Los días siguientes fueron un infierno. Entre los vómitos y el cansancio, mi mente no dejaba de imaginar escenarios. ¿Sería una aventura? ¿Quién era ella? ¿Desde cuándo? Me sentía ridícula espiando a mi propio marido, pero necesitaba saber la verdad. Una tarde, mientras él se duchaba, revisé su móvil. Allí estaban los mensajes:
—Te echo de menos, Lucía. Ojalá pudiera estar contigo esta noche.
Lucía. El nombre retumbó en mi cabeza como una campana. Sentí rabia, tristeza y una humillación tan profunda que apenas podía respirar. ¿Cómo podía hacerme esto justo ahora? ¿No era suficiente con el cáncer?
Esa noche, cuando Luis volvió a casa, le enfrenté. No grité. No lloré. Solo le mostré el móvil y le pregunté:
—¿Quién es Lucía?
Él bajó la mirada, incapaz de sostenerme la vista. El silencio fue más cruel que cualquier palabra.
—Lo siento, Marta… No quería que te enteraras así. No sé cómo ha pasado…
—¿Desde cuándo? —mi voz era apenas un susurro.
—Desde hace unos meses. Pero no significa nada, te lo juro…
No significa nada. Qué fácil era decirlo. Pero para mí lo significaba todo. Me sentí invisible, prescindible, como si mi enfermedad me hubiera borrado de su vida antes de tiempo.
Durante semanas, viví en una especie de niebla. Mis hijos, Pablo y Laura, notaban la tensión, aunque intentábamos disimular. Carmen venía cada tarde a casa y me ayudaba con todo: la comida, las medicinas, incluso a peinarme cuando se me empezó a caer el pelo. Una tarde, mientras lloraba en silencio en el baño, Carmen entró sin llamar y me abrazó fuerte.
—No estás sola, Marta. Pase lo que pase, aquí estoy —me susurró al oído.
Pero yo sí me sentía sola. Más sola que nunca.
El tratamiento avanzaba y mi cuerpo cambiaba. Perdí el pelo, las cejas, hasta la sonrisa. Me miraba al espejo y no me reconocía. Luis seguía en casa, pero era un fantasma; dormía en el sofá y evitaba cualquier conversación incómoda. Yo tampoco tenía fuerzas para discutir. Solo quería sobrevivir un día más.
Una mañana de marzo, mientras desayunaba con Laura, ella me miró con esos ojos grandes y sinceros que siempre tuvo:
—Mamá, ¿vas a dejar que papá siga aquí después de todo?
Me quedé helada. No sabía que ella lo sabía.
—Lo he visto con esa mujer —dijo bajito—. No quiero que sufras más.
En ese momento entendí que no solo yo estaba rota; mis hijos también sufrían.

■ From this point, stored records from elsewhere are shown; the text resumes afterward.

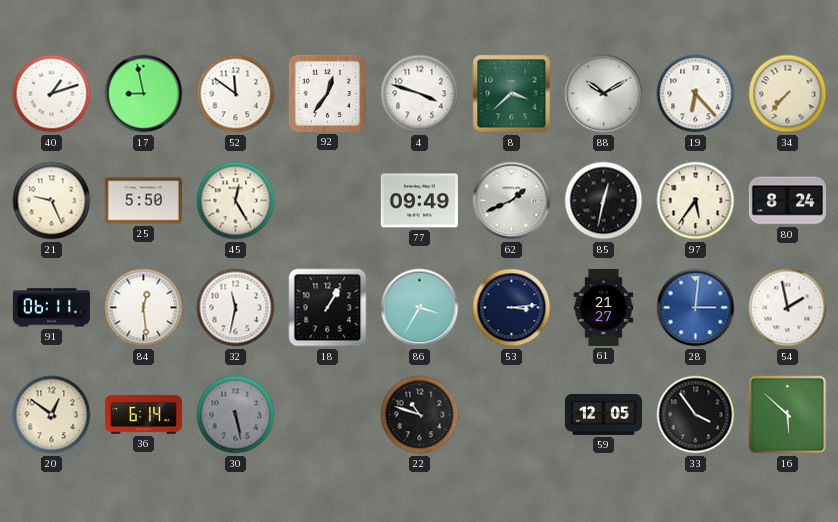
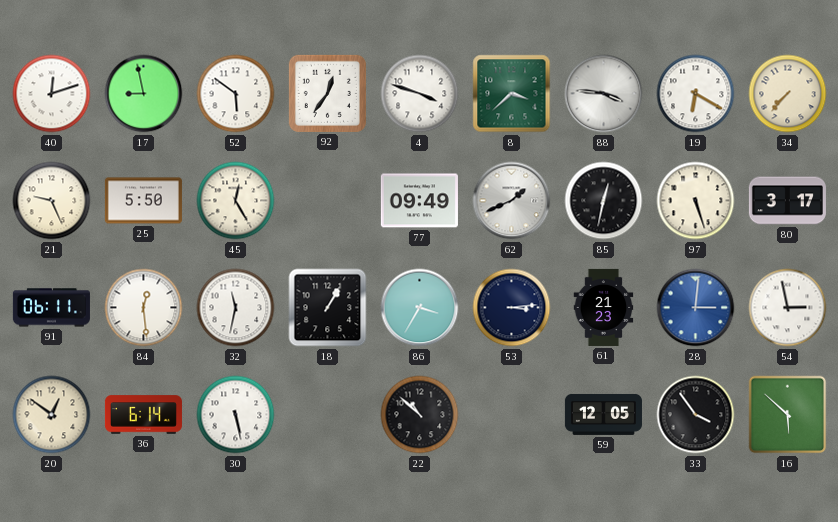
40: 1:12 -> 12:12
52: 11:51 -> 5:51
88: 10:10 -> 3:46
19: 6:23 -> 6:20
97: 5:36 -> 5:27
80: 8:24 -> 3:17
61: 21:27 -> 21:23
54: 1:58 -> 2:58
30 dial: grey -> white
22: 10:48 -> 10:52
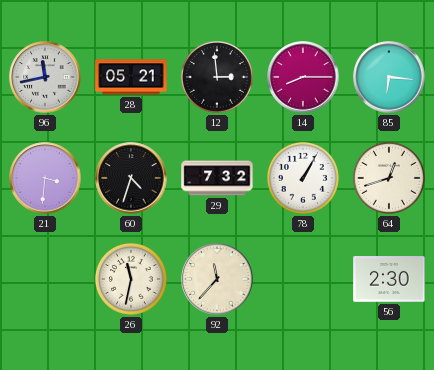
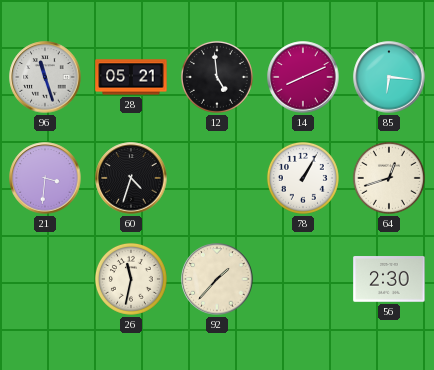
96: 11:43 -> 11:27
12: 2:59 -> 4:59
14: 8:15 -> 8:11
29: 7:32 -> none
92: 11:37 -> 1:37
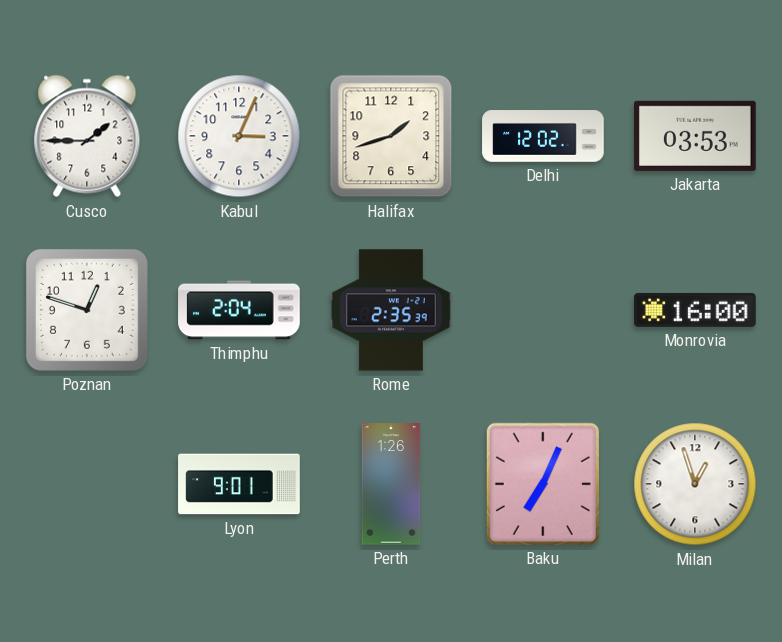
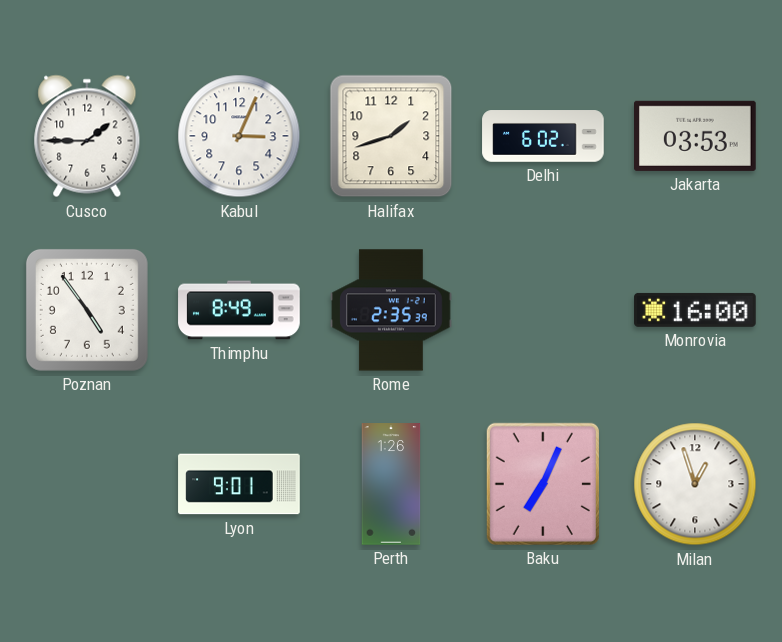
Delhi: 12:02 -> 6:02
Poznan: 12:48 -> 4:54
Thimphu: 2:04 -> 8:49
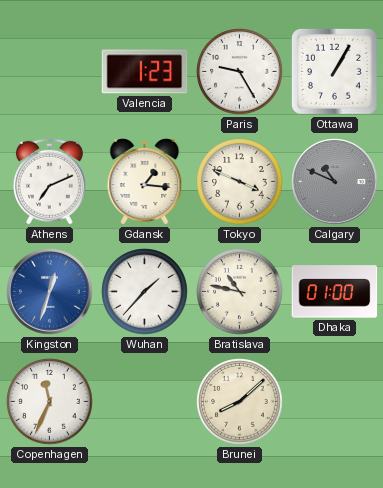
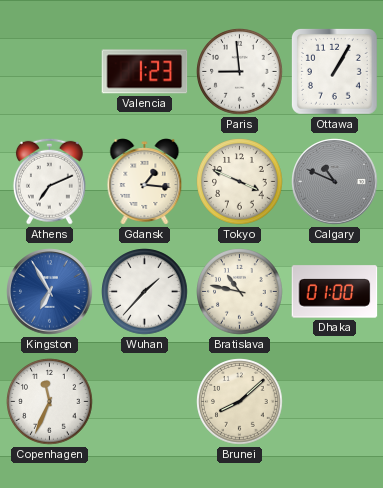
Paris: 9:25 -> 8:59
Kingston: 12:33 -> 6:55
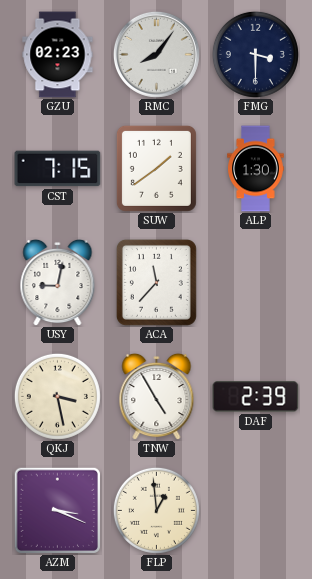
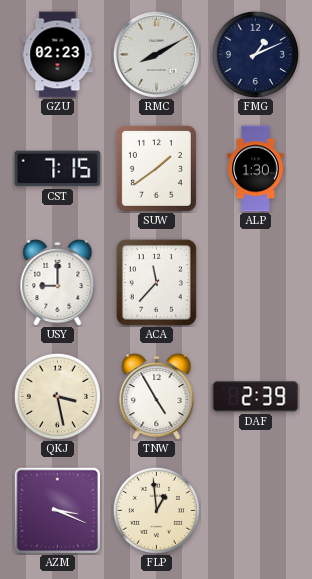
RMC: 8:06 -> 8:10
FMG: 3:30 -> 1:11
USY: 9:02 -> 9:00
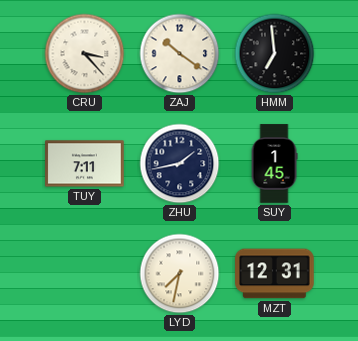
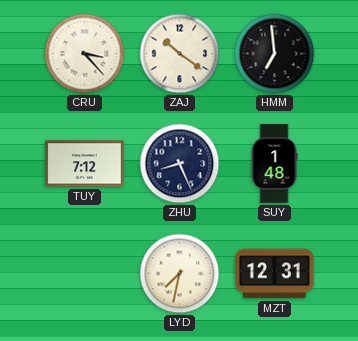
TUY: 7:11 -> 7:12
ZHU: 1:43 -> 8:26
SUY: 1:45 -> 1:48
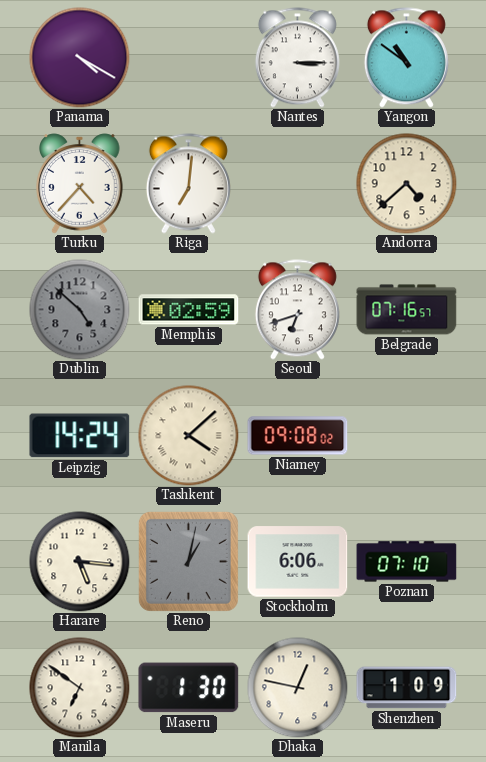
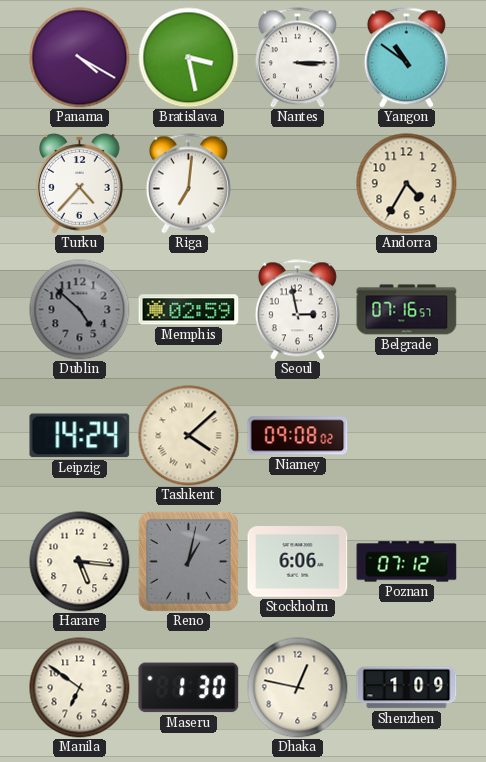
Bratislava: none -> 3:28
Andorra: 4:38 -> 4:35
Seoul: 6:42 -> 2:58
Poznan: 07:10 -> 07:12
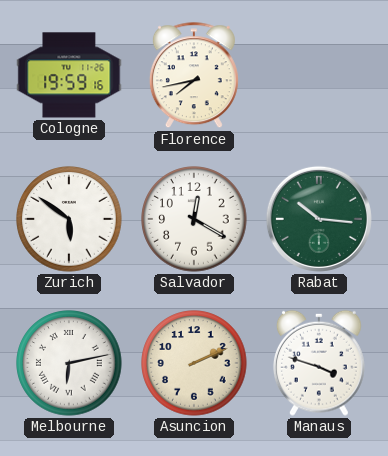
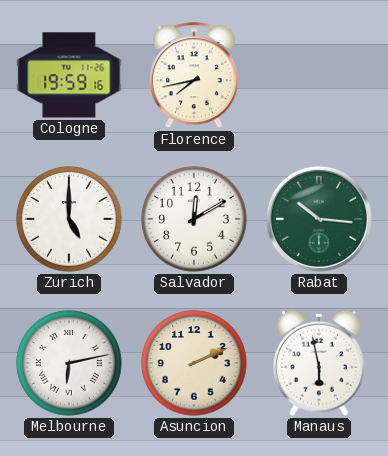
Zurich: 5:51 -> 5:00
Salvador: 12:20 -> 12:10
Manaus: 3:48 -> 5:58
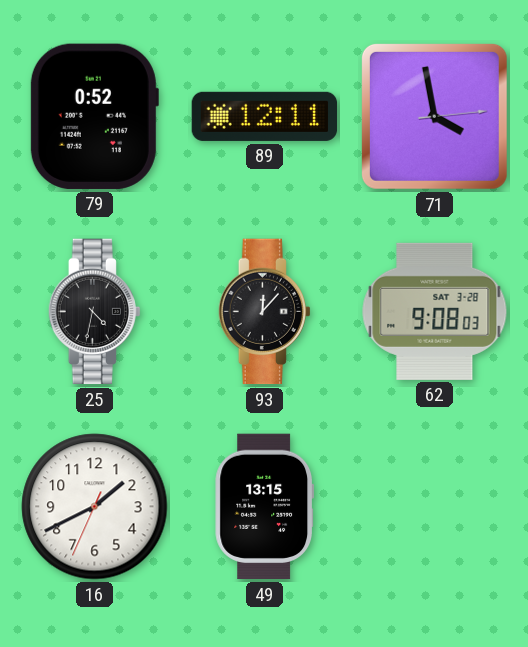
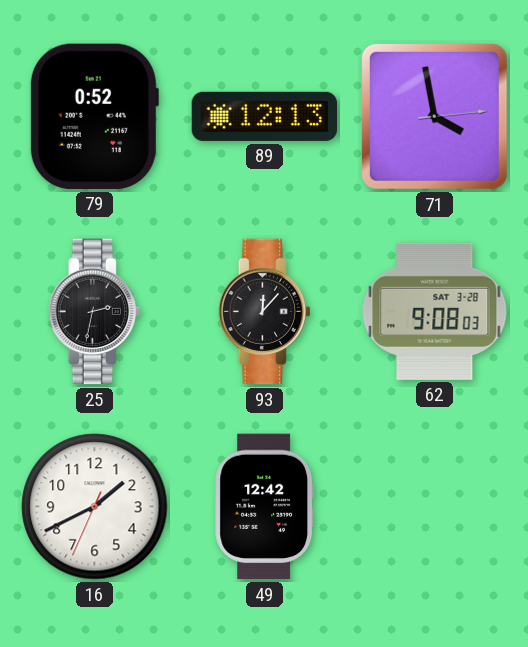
89: 12:11 -> 12:13
25: 4:32 -> 2:32
49: 13:15 -> 12:42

Y tenía que hacer algo, por ellos y por mí.
Esa noche, reuní el valor que me quedaba y hablé con Luis:
—No puedo seguir así. Necesito que te vayas. Necesito espacio para curarme, para pensar… para volver a ser yo.
Luis lloró. Me pidió perdón mil veces. Pero ya era tarde. Había cruzado una línea y yo necesitaba salvarme a mí misma antes que a nuestro matrimonio.
Los meses siguientes fueron duros. Aprendí a vivir sin él, a aceptar la ayuda de Carmen y de mis padres, a dejar que Pablo y Laura me cuidaran a su manera. Hubo días en los que quise rendirme, en los que el dolor físico y emocional era insoportable. Pero también hubo pequeños milagros: una tarde de risas con mis hijos viendo una película antigua; el abrazo de mi padre cuando terminé la última sesión de quimio; el sabor del primer café que pude tomar sin náuseas.
Poco a poco, empecé a reconstruirme. Me apunté a un grupo de apoyo en el hospital y conocí a otras mujeres que habían pasado por lo mismo. Compartimos miedos, lágrimas y también esperanza. Descubrí que no era débil por llorar ni por necesitar ayuda. Que la verdadera fuerza estaba en seguir adelante, aunque fuera despacio.
Hoy, un año después, sigo luchando. El cáncer está en remisión y aunque las cicatrices siguen ahí —en mi cuerpo y en mi corazón— he aprendido a mirarlas como recordatorios de todo lo que he superado. Luis intenta acercarse de vez en cuando, pero ya no le guardo rencor. Ahora sé que mi vida vale más que cualquier traición.
A veces me pregunto: ¿Cuántas mujeres habrán sentido esta soledad? ¿Cuántas habrán tenido que elegir entre su dignidad y el miedo a quedarse solas? ¿Y tú? ¿Qué harías si tuvieras que reconstruirte desde cero?